Witt contends in his sole issue in appellate cause no. 10-06-00234-CR that the State failed to prove venue on the allegation that he sexually assaulted K.L. Witt challenged venue both in a pretrial motion and at trial. The State responded that venue was proper under articles 13.01, 13.15, and 13.19 of the Code of Criminal Procedure. The jury was charged on all three of these venue provisions.
The parties made a written “Stipulation of Evidence for Venue Hearing” which was offered and admitted during a pretrial hearing on Witt's motion for change of venue (which the court denied). Among the pertinent stipulations regarding venue were the following:
• Witt “began having sexual intercourse” with K.L. in Oklahoma City, Oklahoma when she was thirteen;
• Witt, K.L., and her mother left Oklahoma City in the fall of 2003, when they were about to be evicted;
• they “spent time” in Corpus Christi, Nueces County, Texas; Austin, Travis County, Texas; San Antonio, Bexar County, Texas; Fort Worth, Tarrant County, Texas; Albuquerque, Bernalillo County, New Mexico; Phoenix, Maricopa County, Arizona; Cleveland County, Oklahoma; and Oklahoma County, Oklahoma until Witt's arrest in March 2004;
• Witt and K.L. “continued to engage in sexual intercourse” when they stayed at these locations; and
• Witt and K.L. “did not, however, ever have sexual intercourse in McLennan County, Texas.”
The testimony at trial largely corresponded to these stipulated “venue facts.” However, K.L. also testified that Witt and she engaged in sexual intercourse at several rest areas in Texas. She does not know what counties those rest areas were located in.
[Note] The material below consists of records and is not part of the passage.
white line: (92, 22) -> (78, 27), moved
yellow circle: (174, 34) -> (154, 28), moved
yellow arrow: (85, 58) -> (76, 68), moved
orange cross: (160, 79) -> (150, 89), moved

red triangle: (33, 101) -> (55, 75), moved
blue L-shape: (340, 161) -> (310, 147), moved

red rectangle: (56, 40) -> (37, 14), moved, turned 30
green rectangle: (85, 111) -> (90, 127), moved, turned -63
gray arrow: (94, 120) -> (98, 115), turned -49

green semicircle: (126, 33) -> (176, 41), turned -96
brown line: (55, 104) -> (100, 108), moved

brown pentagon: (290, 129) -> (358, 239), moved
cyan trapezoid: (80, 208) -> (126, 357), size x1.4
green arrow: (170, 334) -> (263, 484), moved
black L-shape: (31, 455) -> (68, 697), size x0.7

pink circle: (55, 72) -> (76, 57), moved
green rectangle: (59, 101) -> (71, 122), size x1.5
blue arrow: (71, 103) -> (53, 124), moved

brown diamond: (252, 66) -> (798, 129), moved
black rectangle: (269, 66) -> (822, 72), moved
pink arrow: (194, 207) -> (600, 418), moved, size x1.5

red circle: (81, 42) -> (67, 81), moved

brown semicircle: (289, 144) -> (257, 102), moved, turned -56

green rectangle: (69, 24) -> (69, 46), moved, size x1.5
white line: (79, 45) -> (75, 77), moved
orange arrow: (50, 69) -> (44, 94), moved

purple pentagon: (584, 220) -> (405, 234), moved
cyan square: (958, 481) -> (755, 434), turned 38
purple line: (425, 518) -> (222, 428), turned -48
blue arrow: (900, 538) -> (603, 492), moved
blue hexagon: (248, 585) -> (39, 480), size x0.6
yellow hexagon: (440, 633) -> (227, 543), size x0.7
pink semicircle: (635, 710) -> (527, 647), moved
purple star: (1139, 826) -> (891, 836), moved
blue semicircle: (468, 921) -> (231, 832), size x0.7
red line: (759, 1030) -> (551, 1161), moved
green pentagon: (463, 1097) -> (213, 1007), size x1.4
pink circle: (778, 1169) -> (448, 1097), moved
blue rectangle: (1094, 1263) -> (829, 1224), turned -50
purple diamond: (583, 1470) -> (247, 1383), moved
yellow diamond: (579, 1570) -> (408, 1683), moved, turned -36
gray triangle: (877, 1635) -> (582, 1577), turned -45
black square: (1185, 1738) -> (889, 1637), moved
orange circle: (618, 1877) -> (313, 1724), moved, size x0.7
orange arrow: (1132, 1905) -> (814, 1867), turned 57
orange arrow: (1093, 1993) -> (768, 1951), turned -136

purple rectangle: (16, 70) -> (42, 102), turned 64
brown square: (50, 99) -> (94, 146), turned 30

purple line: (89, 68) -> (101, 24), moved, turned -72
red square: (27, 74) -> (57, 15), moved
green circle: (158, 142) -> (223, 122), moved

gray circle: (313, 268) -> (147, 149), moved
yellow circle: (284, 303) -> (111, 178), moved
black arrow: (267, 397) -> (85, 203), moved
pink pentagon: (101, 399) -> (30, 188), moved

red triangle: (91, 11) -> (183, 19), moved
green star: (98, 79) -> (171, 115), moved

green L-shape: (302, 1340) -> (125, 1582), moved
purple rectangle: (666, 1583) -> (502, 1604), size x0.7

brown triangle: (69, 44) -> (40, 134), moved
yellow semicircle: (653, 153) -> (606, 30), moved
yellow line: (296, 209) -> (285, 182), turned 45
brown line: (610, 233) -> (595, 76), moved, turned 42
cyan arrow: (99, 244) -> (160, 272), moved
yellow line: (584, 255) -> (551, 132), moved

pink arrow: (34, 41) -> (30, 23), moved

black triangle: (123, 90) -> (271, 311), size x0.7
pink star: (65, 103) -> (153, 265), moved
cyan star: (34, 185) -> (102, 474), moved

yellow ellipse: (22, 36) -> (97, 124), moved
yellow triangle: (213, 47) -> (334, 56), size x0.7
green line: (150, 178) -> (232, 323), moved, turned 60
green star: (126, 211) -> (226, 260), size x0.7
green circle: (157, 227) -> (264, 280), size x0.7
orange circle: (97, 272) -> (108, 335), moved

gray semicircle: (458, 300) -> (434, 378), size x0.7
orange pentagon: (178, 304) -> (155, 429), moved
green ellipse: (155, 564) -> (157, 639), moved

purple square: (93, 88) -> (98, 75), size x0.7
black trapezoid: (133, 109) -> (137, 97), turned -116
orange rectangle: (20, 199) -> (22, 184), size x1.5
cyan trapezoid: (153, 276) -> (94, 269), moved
Venue is not an element of the offense. Fairfield v. State, 610 S.W.2d 771, 779 (Tex.Crim.App. [Panel Op.] 1981); State v. Blankenship, 170 S.W.3d 676, 681 (Tex.App.-Austin 2005, pet. ref'd). Thus, it need be proved by only a preponderance of the evidence. See Tex.Code Crim. Proc. Ann. art. 13.17 (Vernon 2005); Murphy v. State, 112 S.W.3d 592, 604 (Tex.Crim.App.2003); Fairfield, 610 S.W.2d at 779; Blankenship, 170 S.W.3d at 681; Sudds v. State, 140 S.W.3d 813, 816 (Tex. App.-Houston [14th Dist.] 2004, no pet.). An appellate court must presume that venue was proved unless it was challenged in the trial court or the record affirmatively shows the contrary. Tex.R.App. P. 44.2(c)(1); Hernandez v. State, 198 S.W.3d 257, 268 (Tex.App.-San Antonio 2006, pet. ref'd); Blankenship, 170 S.W.3d at 681.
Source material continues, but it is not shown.